Reputation: 17040
Say I am writing a lexer for scanning robots.txt.
Say I want to start with the old RFC (http://www.robotstxt.org/norobots-rfc.txt) and only want to do the most basic syntax:
# COMMENT
User-agent: Google
Disallow: /admin
Disallow: /foo.html
Allow: /bar/bar.html
The very basic rules would be like this in Python
_RULES = [
(WHITESPACE, r"\s+"),
(COLON, r":"),
(COMMENT, r"#.+"),
(UA_ID, r"user-agent"),
(ALLOW_ID, r"allow"),
(DISALLOW_ID, r"disallow"),
(RPATH, r"(\/[a-zA-Z0-9|\:|\@|\&|\=\.]*)+"),
(UA_VALUE, r".+"),
]
Note if we put UA_VALUE
before RPATH
, the greediness will match /admin
to be UA_VALUE
, which is not what we really want later in the parser process.
Now supposed I want my lexer to take in a set of "extension rules" (many robots.txt now have "custom" directives, which was foreseen in the old RFC as "extension").
An extension might be to support full URL instead of path fragement like RPATH
. Or if we support Craw-delay
which takes in numbers or fractions. Now the user has to insert the new extension rules into the _RULES
in the right order to avoid matching to the wrong rule, producing the wrong kind of token.
I can see the problem with using regex incompetently, but I believe this order-sensitive issue can also exist in the hand-written, char-by-char, switch-statement based approach.
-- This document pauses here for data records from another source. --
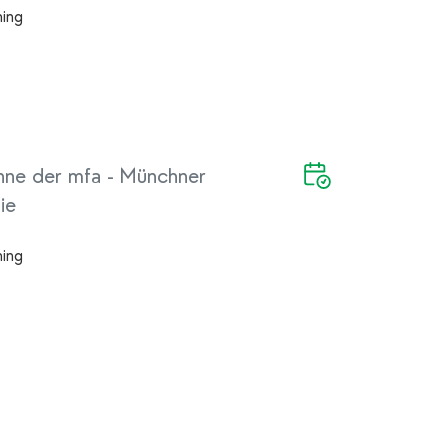
hing
hne der mfa - Münchner
ie
hing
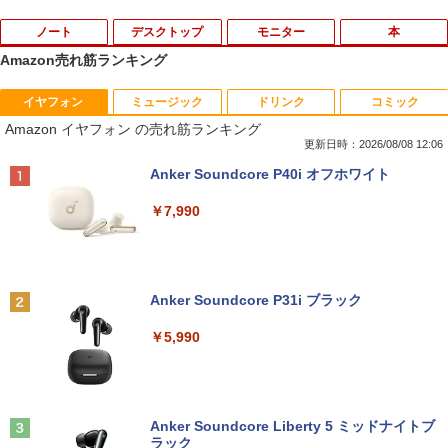
ノート
デスクトップ
モニター
本
Amazon売れ筋ランキング
イヤフォン
ミュージック
ドリンク
コミック
■新品■Panasonic Let's note CF-SZ5 C
【中古良品】【安心保証】PHILIPS 223V
月刊少女野崎くん（18）特装版 セレク
1
1
1
Amazon イヤフォン の売れ筋ランキング
F-SZ6 CF-SV1 CF-SV2 CF-SV7 CF-SV8
5L 21.5 インチフル HD 液晶モニター HD
ト小冊子「堀と鹿島編」付き （SEコミッ
CF-SV9 日本語キーボード
MI VGA 入力 角度調整可能
クスプレミアム） [ 椿いづみ ]
更新日時：2026/08/08 12:06
Anker Soundcore P40i オフホワイト
￥4,620
￥4,200
￥1,650
￥7,990
【期間限定破格金額！】新生活 新古品 W
【超特価】厳選大手メーカー 液晶モニタ
【 限定生産・特典つき 】YUZURU2027
2
2
2
in11搭載 パソコンノートパソコンoffice
ー シークレット 22-23型ワイド フルHD
羽生結弦カレンダー壁掛け版 [ 能登 直 ]
付き 初心者向けノートPC 初期設定済 1
（1920x1080） HDMI指定可 ノングレア
Anker Soundcore P31i ブラック
5.6型 インテル高速CPU ランダムで発送
EIZO IIYAMA 三菱 富士通 NEC IO-DATA
￥5,170
メモリ4GB～ 高速SSD1TB 最大 フルHD
Dell HP PHILIPS等 液晶ディスプレイ
￥5,990
Webカメラ zoom 軽量薄型 無線 型番更
【中古】
新で在庫処分
￥4,480
￥9,980
給与小六法 令和9年版 [ 一般財団法人
3
人事行政研究所 ]
Anker Soundcore Liberty 5 ミッドナイトブ
ラック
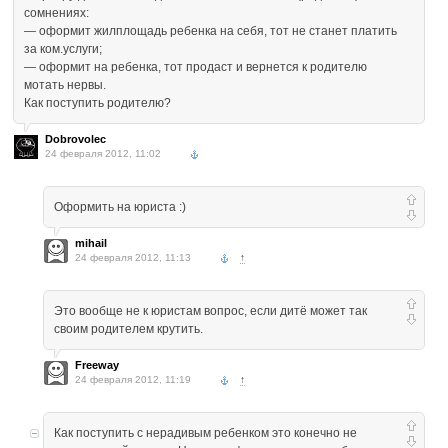
сомнениях:
— оформит жилплощадь ребенка на себя, тот не станет платить
за ком.услуги;
— оформит на ребенка, тот продаст и вернется к родителю
мотать нервы.
Как поступить родителю?
Dobrovolec
24 февраля 2012, 11:02
Оформить на юриста :)
mihail
24 февраля 2012, 11:13
↑
Это вообще не к юристам вопрос, если дитё может так
своим родителем крутить.
Freeway
24 февраля 2012, 11:19
↑
Как поступить с нерадивым ребенком это конечно не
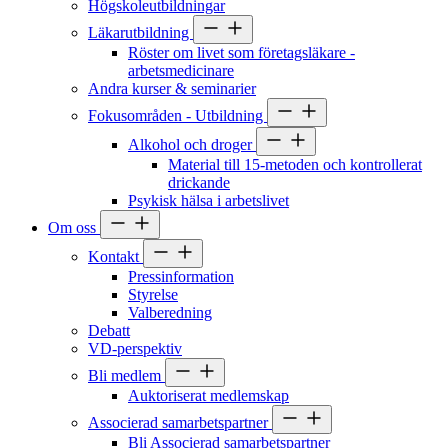
Högskoleutbildningar
Läkarutbildning
Röster om livet som företagsläkare -
arbetsmedicinare
Andra kurser & seminarier
Fokusområden - Utbildning
Alkohol och droger
Material till 15-metoden och kontrollerat
drickande
Psykisk hälsa i arbetslivet
Om oss
Kontakt
Pressinformation
Styrelse
Valberedning
Debatt
VD-perspektiv
Bli medlem
Auktoriserat medlemskap
Associerad samarbetspartner
Bli Associerad samarbetspartner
In general, can we avoid this ordering problem? Or do I attempt to "fix" the wrong token type later in the semantic analysis by "trying to fix" the kind of token by looking at its neighbors? It might work for trivial language like robots.txt. Do I need to break some of my rules further down to smaller unit? For example, instead of regex the entire http/https://url...
I would do http://
and https://
as two separate token types.
Upvotes: 0
Views: 53
Reputation: 241731
You could just include the : in the field-name tokens. Also, the "standard" insists that the declaration start in the first column, so you could also add an anchor operator (^
). If that were not the case, you could dress the regex up a bit:
"^[[:blank:]]*Allow[[:blank:]]*:"
Beyond that, robots.txt
, like many internet standards, does not yield very well to non-semantic lexical analysis. Individual directives have their own lexical rules. Unextended robots.txt
is an easy case, since the only things that are allowed are (partial) URLs in the case of Allow
and Disallow
and arbitrary strings not containing a # in the case of User-Agent
. But extensions might have their own formats.
My usual approach to parsing field: value
protocols is to extract the field (using a simple regex like the one above), and then look the syntax up in a table which maps field-names to value-parsers. There are a variety of variants on this theme, but that's the basic idea.
Upvotes: 1